Items from a dataset:
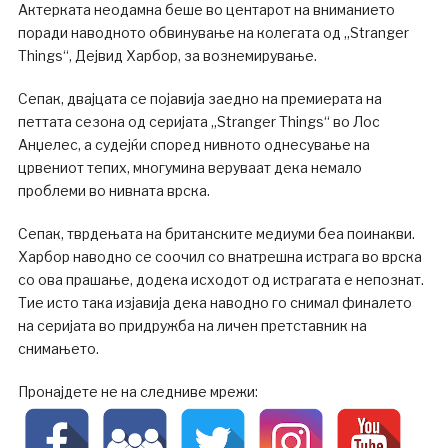
Актерката неодамна беше во центарот на вниманието
поради наводното обвинување на колегата од „Stranger
Things“, Дејвид Харбор, за вознемирување.
Сепак, двајцата се појавија заедно на премиерата на
петтата сезона од серијата „Stranger Things“ во Лос
Анџелес, а судејќи според нивното однесување на
црвениот тепих, многумина веруваат дека немало
проблеми во нивната врска.
Сепак, тврдењата на британските медиуми беа поинакви.
Харбор наводно се соочил со внатрешна истрага во врска
со ова прашање, додека исходот од истрагата е непознат.
Тие исто така изјавија дека наводно го снимал финалето
на серијата во придружба на личен претставник на
снимањето.
Пронајдете не на следниве мрежи:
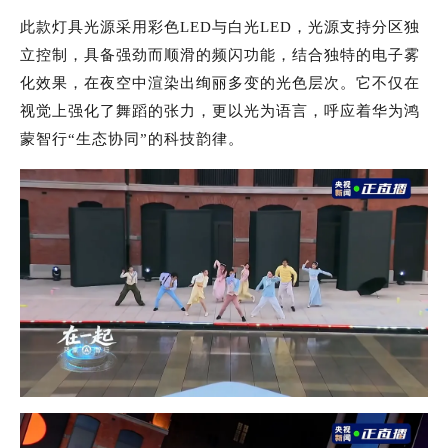
此款灯具光源采用彩色LED与白光LED，光源支持分区独
立控制，具备强劲而顺滑的频闪功能，结合独特的电子雾
化效果，在夜空中渲染出绚丽多变的光色层次。它不仅在
视觉上强化了舞蹈的张力，更以光为语言，呼应着华为鸿
蒙智行“生态协同”的科技韵律。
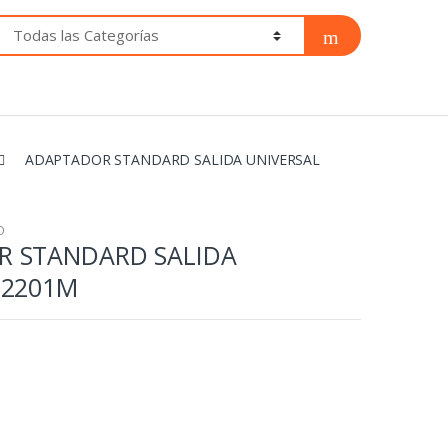
ADAPTADOR STANDARD SALIDA UNIVERSAL
O
 STANDARD SALIDA
 2201M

PROBLEM DETAILS:
An exact copy is required of the lines from the start of the records above through the line with "化效果，在夜空中渲染出绚丽多变的光色层次。它不仅在", and only those, without any pictures.

TASK OUTPUT:
Актерката неодамна беше во центарот на вниманието
поради наводното обвинување на колегата од „Stranger
Things“, Дејвид Харбор, за вознемирување.
Сепак, двајцата се појавија заедно на премиерата на
петтата сезона од серијата „Stranger Things“ во Лос
Анџелес, а судејќи според нивното однесување на
црвениот тепих, многумина веруваат дека немало
проблеми во нивната врска.
Сепак, тврдењата на британските медиуми беа поинакви.
Харбор наводно се соочил со внатрешна истрага во врска
со ова прашање, додека исходот од истрагата е непознат.
Тие исто така изјавија дека наводно го снимал финалето
на серијата во придружба на личен претставник на
снимањето.
Пронајдете не на следниве мрежи:
此款灯具光源采用彩色LED与白光LED，光源支持分区独
立控制，具备强劲而顺滑的频闪功能，结合独特的电子雾
化效果，在夜空中渲染出绚丽多变的光色层次。它不仅在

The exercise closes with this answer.